Repealing the Cadillac Tax
This week, I joined my House colleagues in passing two important pieces of legislation: the Middle-Class Health Benefits Tax Repeal Act, which would repeal the “Cadillac Tax,” and the Raise the Wage Act of 2019. These bills would benefit hardworking American families by putting more money back in their pockets.
The Cadillac tax was a well-intentioned tax on the most expensive health care plans. Ideally, this tax would have put downward pressure on health plan costs but will instead simply increase out-of-pocket costs for families. The mechanics of the tax incentivize employers to steer their employees into health plans with high deductibles and greater cost-sharing just to avoid paying the additional tax on high premium health plans. Repealing the Cadillac Tax has been a bipartisan effort since I came to Congress in 2012 and I am pleased that I was able to help lead it this Congress[HK1] . Removing the Cadillac Tax is a meaningful first step toward lowering health costs for hardworking Americans and I look forward to the Senate taking up this legislation.
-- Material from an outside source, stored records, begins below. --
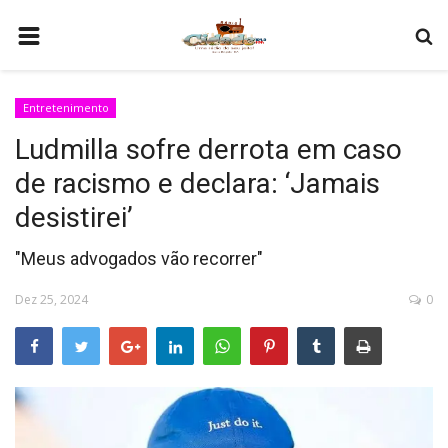
HOME
Entretenimento
COMO SER PARCEIRO
Ludmilla sofre derrota em caso
PROGRAMAÇÃO
de racismo e declara: ‘Jamais
QUEM SOMOS
desistirei’
CONTATO
"Meus advogados vão recorrer"
Dez 25, 2024
0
The Raise the Wage Act would increase the federal minimum wage over the next six years to $15 an hour, index future minimum wage increases to inflation, and slowly phase out the subminimum wage for tipped employees like waiters and waitresses, without eliminating tips. This critical legislation would benefit 33 million Americans by paying them a more competitive, living wage. We need an economy that works for everyone, and that starts with paying hardworking Americans a wage they deserve.